--- Information supplied Enclosed Below ---
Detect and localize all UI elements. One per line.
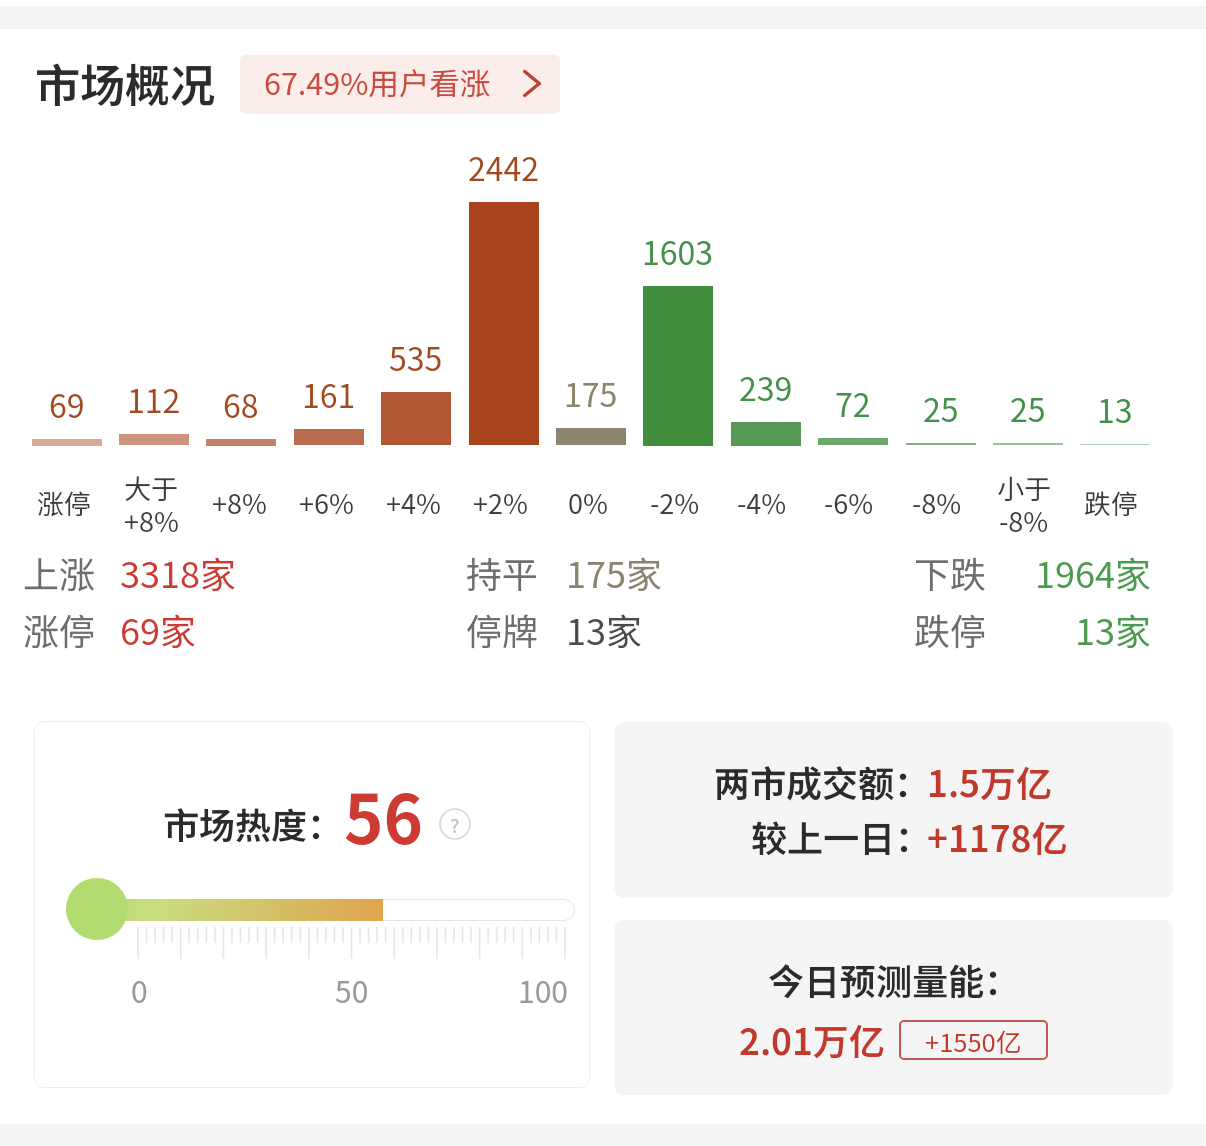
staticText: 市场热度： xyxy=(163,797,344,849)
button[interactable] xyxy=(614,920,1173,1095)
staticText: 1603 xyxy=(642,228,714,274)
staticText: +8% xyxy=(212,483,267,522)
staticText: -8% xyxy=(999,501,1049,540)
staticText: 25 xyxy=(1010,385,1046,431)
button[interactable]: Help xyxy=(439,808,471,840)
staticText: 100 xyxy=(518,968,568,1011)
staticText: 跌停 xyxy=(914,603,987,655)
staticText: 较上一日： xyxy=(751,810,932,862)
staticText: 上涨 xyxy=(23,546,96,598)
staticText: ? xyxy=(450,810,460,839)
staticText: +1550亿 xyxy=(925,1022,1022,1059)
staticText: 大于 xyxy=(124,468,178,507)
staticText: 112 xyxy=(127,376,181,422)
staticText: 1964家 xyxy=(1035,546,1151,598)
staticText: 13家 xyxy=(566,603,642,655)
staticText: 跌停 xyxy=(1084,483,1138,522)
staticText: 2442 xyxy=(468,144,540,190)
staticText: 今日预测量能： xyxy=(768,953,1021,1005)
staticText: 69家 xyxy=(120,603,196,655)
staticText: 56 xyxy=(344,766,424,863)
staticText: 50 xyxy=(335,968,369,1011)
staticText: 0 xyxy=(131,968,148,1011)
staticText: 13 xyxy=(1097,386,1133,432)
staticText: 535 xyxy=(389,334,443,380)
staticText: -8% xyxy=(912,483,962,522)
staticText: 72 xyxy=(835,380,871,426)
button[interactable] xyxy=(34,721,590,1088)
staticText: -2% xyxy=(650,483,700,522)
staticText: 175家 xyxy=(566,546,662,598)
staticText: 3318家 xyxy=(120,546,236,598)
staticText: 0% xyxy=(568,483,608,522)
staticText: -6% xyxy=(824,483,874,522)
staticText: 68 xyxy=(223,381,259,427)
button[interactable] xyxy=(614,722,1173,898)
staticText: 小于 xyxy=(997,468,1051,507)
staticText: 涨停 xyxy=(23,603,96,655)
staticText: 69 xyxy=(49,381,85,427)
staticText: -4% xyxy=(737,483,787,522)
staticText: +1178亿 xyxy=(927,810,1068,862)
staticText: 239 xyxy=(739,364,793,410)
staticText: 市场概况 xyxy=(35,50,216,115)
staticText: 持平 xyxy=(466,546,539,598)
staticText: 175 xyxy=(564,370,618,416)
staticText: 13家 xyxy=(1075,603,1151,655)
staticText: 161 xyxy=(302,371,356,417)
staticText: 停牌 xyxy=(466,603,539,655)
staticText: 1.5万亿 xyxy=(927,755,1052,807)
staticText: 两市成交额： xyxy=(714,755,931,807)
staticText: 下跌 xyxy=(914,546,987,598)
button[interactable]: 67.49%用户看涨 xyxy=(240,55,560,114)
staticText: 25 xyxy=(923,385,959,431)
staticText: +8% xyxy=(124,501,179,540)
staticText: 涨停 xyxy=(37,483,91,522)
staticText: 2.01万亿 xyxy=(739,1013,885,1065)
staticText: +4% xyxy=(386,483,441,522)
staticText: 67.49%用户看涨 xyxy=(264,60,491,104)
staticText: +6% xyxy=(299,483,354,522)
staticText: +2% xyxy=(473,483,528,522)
--- End of Enclosed Information supplied ---
--- Information supplied Enclosed Below ---
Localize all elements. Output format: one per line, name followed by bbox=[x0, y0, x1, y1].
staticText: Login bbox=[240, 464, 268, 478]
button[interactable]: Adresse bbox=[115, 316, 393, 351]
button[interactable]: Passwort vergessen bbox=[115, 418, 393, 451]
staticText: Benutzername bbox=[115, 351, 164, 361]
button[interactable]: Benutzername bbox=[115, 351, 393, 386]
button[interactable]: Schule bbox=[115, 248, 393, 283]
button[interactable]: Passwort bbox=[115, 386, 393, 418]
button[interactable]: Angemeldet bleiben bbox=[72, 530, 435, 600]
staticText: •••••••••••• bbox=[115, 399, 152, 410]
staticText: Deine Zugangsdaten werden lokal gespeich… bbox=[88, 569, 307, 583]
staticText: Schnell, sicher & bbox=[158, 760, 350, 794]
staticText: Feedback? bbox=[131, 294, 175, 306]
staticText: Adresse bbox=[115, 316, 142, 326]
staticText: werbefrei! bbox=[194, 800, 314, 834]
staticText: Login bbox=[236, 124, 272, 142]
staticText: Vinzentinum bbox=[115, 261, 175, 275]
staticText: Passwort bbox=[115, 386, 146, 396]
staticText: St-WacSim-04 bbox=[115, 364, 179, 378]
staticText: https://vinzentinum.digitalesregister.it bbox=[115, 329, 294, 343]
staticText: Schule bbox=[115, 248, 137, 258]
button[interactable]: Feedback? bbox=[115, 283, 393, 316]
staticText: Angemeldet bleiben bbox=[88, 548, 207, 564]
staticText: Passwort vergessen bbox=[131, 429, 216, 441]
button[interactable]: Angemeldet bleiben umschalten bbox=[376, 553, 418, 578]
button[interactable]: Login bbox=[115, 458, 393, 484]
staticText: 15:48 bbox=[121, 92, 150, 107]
--- End of Enclosed Information supplied ---
> **Problem details**:
Each line above that contains "Login" must be copied out.

> **Expected answer**:
staticText: Login bbox=[240, 464, 268, 478]
staticText: Login bbox=[236, 124, 272, 142]
button[interactable]: Login bbox=[115, 458, 393, 484]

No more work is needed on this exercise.